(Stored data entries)

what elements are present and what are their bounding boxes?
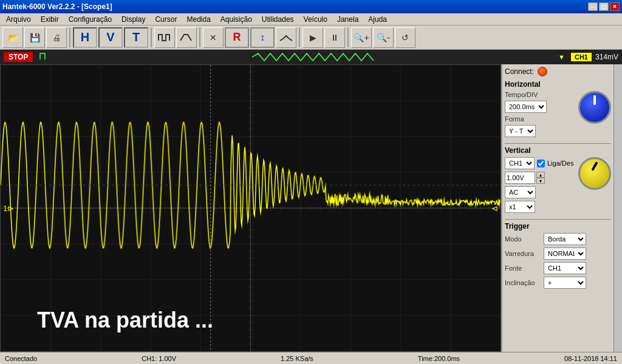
menu-medida[interactable]: Medida: [182, 14, 215, 25]
menu-arquivo[interactable]: Arquivo: [1, 14, 36, 25]
zoom-out-button[interactable]: 🔍-: [373, 27, 394, 48]
connect-area: Connect:: [505, 67, 611, 76]
menu-exibir[interactable]: Exibir: [36, 14, 64, 25]
divider-1: [505, 143, 611, 144]
tempo-div-row: Tempo/DIV: [505, 91, 576, 98]
menu-configuracao[interactable]: Configuração: [64, 14, 117, 25]
tempo-div-select-row: 200.0ms 100.0ms 50.0ms: [505, 101, 576, 113]
t-button[interactable]: T: [124, 27, 148, 48]
fonte-row: Fonte CH1 CH2 EXT: [505, 262, 611, 274]
math-button[interactable]: ✕: [203, 27, 224, 48]
horizontal-controls: Tempo/DIV 200.0ms 100.0ms 50.0ms Forma: [505, 91, 611, 140]
fonte-label: Fonte: [505, 265, 541, 272]
modo-select[interactable]: Borda Pulso Vídeo: [544, 233, 586, 245]
titlebar: Hantek-6000 Ver2.2.2 - [Scope1] ─ ◻ ✕: [0, 0, 622, 13]
main-content: 1⊳ ⊲ TVA na partida ... Connect: Horizon…: [0, 64, 622, 352]
statusbar-top: STOP ▼ CH1 314mV: [0, 50, 622, 64]
forma-select-row: Y - T X - Y: [505, 125, 576, 137]
tempo-div-select[interactable]: 200.0ms 100.0ms 50.0ms: [505, 101, 547, 113]
menu-display[interactable]: Display: [117, 14, 150, 25]
scope-annotation: TVA na partida ...: [37, 308, 213, 333]
trigger-marker: ▼: [558, 53, 565, 61]
separator-5: [347, 28, 349, 47]
forma-label: Forma: [505, 115, 541, 123]
menu-veiculo[interactable]: Veículo: [299, 14, 332, 25]
ch1-badge: CH1: [571, 53, 592, 61]
vertical-knob[interactable]: [578, 157, 611, 190]
minimize-button[interactable]: ─: [588, 2, 598, 11]
horizontal-section: Horizontal Tempo/DIV 200.0ms 100.0ms 50.…: [505, 80, 611, 140]
trigger-section: Trigger Modo Borda Pulso Vídeo Varredura…: [505, 222, 611, 289]
menu-ajuda[interactable]: Ajuda: [363, 14, 392, 25]
restore-button[interactable]: ◻: [599, 2, 609, 11]
liga-des-row: Liga/Des: [537, 160, 573, 167]
fonte-select[interactable]: CH1 CH2 EXT: [544, 262, 586, 274]
ramp-button[interactable]: [176, 27, 197, 48]
vertical-title: Vertical: [505, 146, 611, 155]
play-button[interactable]: ▶: [302, 27, 323, 48]
auto-scale-button[interactable]: ↺: [395, 27, 415, 48]
toolbar: 📂 💾 🖨 H V T ✕ R ↕ ▶ ⏸ 🔍+ 🔍- ↺: [0, 25, 622, 50]
forma-select[interactable]: Y - T X - Y: [505, 125, 536, 137]
horizontal-knob[interactable]: [578, 91, 611, 124]
save-button[interactable]: 💾: [24, 27, 45, 48]
scrollbar[interactable]: [613, 64, 622, 352]
varredura-row: Varredura NORMAL AUTO SINGLE: [505, 248, 611, 260]
scope-screen[interactable]: 1⊳ ⊲ TVA na partida ...: [0, 64, 501, 352]
liga-des-checkbox[interactable]: [537, 160, 545, 167]
h-button[interactable]: H: [73, 27, 97, 48]
inclinacao-select[interactable]: + -: [544, 277, 586, 289]
varredura-select[interactable]: NORMAL AUTO SINGLE: [544, 248, 586, 260]
menu-aquisicao[interactable]: Aquisição: [216, 14, 257, 25]
tempo-div-label: Tempo/DIV: [505, 91, 541, 98]
wave-preview-center: [67, 52, 558, 62]
fft-button[interactable]: [276, 27, 296, 48]
time-info: Time:200.0ms: [418, 355, 460, 362]
menu-janela[interactable]: Janela: [332, 14, 363, 25]
channel-row: CH1 CH2 Liga/Des: [505, 157, 576, 169]
voltage-down-button[interactable]: ▼: [536, 178, 545, 184]
cursor-button[interactable]: ↕: [250, 27, 275, 48]
voltage-up-button[interactable]: ▲: [536, 172, 545, 178]
voltage-spinner-btns: ▲ ▼: [536, 172, 545, 184]
menu-utilidades[interactable]: Utilidades: [257, 14, 299, 25]
connect-label: Connect:: [505, 67, 534, 76]
pause-button[interactable]: ⏸: [324, 27, 345, 48]
inclinacao-row: Inclinação + -: [505, 277, 611, 289]
divider-2: [505, 219, 611, 220]
ref-button[interactable]: R: [225, 27, 249, 48]
probe-select[interactable]: x1 x10 x100: [505, 201, 535, 213]
vertical-controls: CH1 CH2 Liga/Des ▲ ▼: [505, 157, 611, 215]
voltage-display: 314mV: [595, 53, 618, 61]
separator-4: [299, 28, 300, 47]
vertical-knob-indicator: [591, 161, 598, 171]
right-marker: ⊲: [491, 204, 498, 213]
open-button[interactable]: 📂: [2, 27, 23, 48]
forma-row: Forma: [505, 115, 576, 123]
horizontal-knob-indicator: [593, 95, 596, 105]
v-left: CH1 CH2 Liga/Des ▲ ▼: [505, 157, 576, 215]
app-title: Hantek-6000 Ver2.2.2 - [Scope1]: [2, 2, 112, 11]
liga-des-label: Liga/Des: [547, 160, 573, 167]
varredura-label: Varredura: [505, 250, 541, 257]
trigger-title: Trigger: [505, 222, 611, 231]
ground-marker: 1⊳: [3, 204, 14, 213]
separator-3: [199, 28, 200, 47]
modo-label: Modo: [505, 235, 541, 243]
print-button[interactable]: 🖨: [46, 27, 67, 48]
trigger-preview: [39, 51, 63, 64]
v-button[interactable]: V: [98, 27, 123, 48]
close-button[interactable]: ✕: [610, 2, 620, 11]
menu-cursor[interactable]: Cursor: [150, 14, 182, 25]
coupling-select[interactable]: AC DC GND: [505, 186, 536, 198]
zoom-in-button[interactable]: 🔍+: [351, 27, 372, 48]
ch1-info: CH1: 1.00V: [142, 355, 176, 362]
h-left: Tempo/DIV 200.0ms 100.0ms 50.0ms Forma: [505, 91, 576, 140]
statusbar-bottom: Conectado CH1: 1.00V 1.25 KSa/s Time:200…: [0, 352, 622, 364]
voltage-spinner-row: ▲ ▼: [505, 172, 576, 184]
voltage-input[interactable]: [505, 172, 535, 184]
channel-select[interactable]: CH1 CH2: [505, 157, 535, 169]
squarewave-button[interactable]: [154, 27, 175, 48]
separator-2: [151, 28, 152, 47]
datetime: 08-11-2018 14:11: [564, 355, 617, 362]
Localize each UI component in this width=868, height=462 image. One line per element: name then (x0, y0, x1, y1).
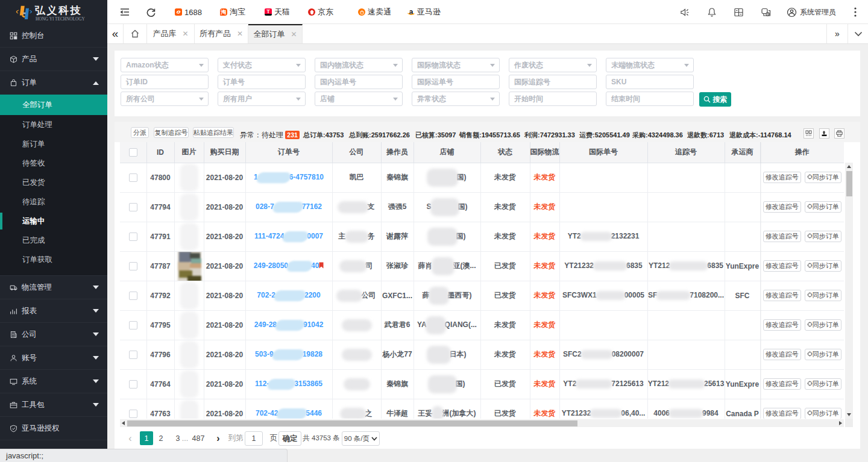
svg-text:HONG YI TECHNOLOGY: HONG YI TECHNOLOGY (36, 16, 86, 22)
svg-text:弘义科技: 弘义科技 (34, 5, 82, 16)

▶ **Work instruction**
Every line from the one containing "Localize each UI" through the final line of the records above is to be written out exactly; nothing else, and no pictures.

▶ **Exercise solution**
Localize each UI component in this width=868, height=462 image. One line per element: name then (x0, y0, x1, y1).
svg-text:HONG YI TECHNOLOGY: HONG YI TECHNOLOGY (36, 16, 86, 22)
svg-text:弘义科技: 弘义科技 (34, 5, 82, 16)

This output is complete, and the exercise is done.